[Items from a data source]
_____

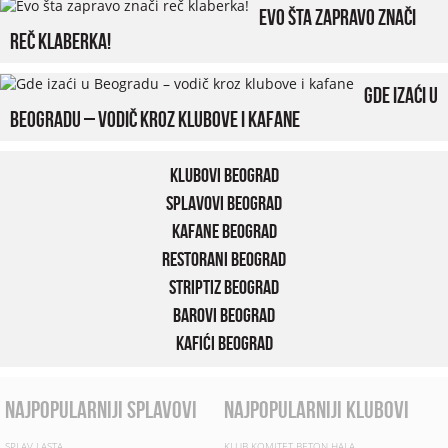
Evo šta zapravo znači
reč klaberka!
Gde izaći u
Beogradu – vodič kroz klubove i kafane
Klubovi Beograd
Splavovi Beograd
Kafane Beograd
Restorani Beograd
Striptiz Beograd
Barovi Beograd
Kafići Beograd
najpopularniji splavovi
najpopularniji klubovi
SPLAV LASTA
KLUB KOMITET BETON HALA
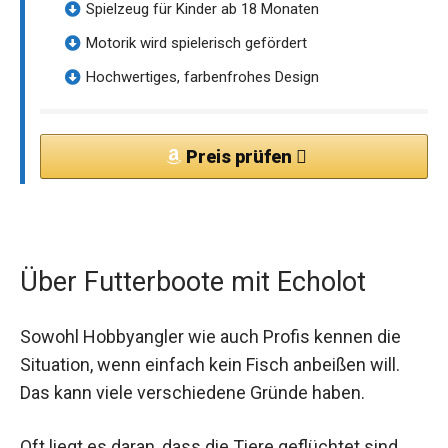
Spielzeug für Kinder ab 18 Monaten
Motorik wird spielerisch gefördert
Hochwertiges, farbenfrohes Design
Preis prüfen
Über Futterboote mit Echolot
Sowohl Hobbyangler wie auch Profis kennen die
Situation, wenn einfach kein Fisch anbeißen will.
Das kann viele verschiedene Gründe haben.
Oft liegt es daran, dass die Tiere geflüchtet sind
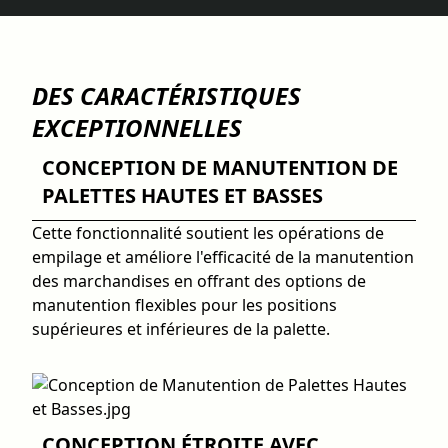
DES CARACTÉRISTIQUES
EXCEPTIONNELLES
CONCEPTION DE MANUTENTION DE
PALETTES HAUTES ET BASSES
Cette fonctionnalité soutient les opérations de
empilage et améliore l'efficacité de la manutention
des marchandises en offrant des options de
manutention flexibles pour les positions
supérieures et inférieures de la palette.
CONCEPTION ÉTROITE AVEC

_____

Assignment: Please copy out each line of the data in which the word "najpopularniji" occurs.

Result of this task:
najpopularniji splavovi
najpopularniji klubovi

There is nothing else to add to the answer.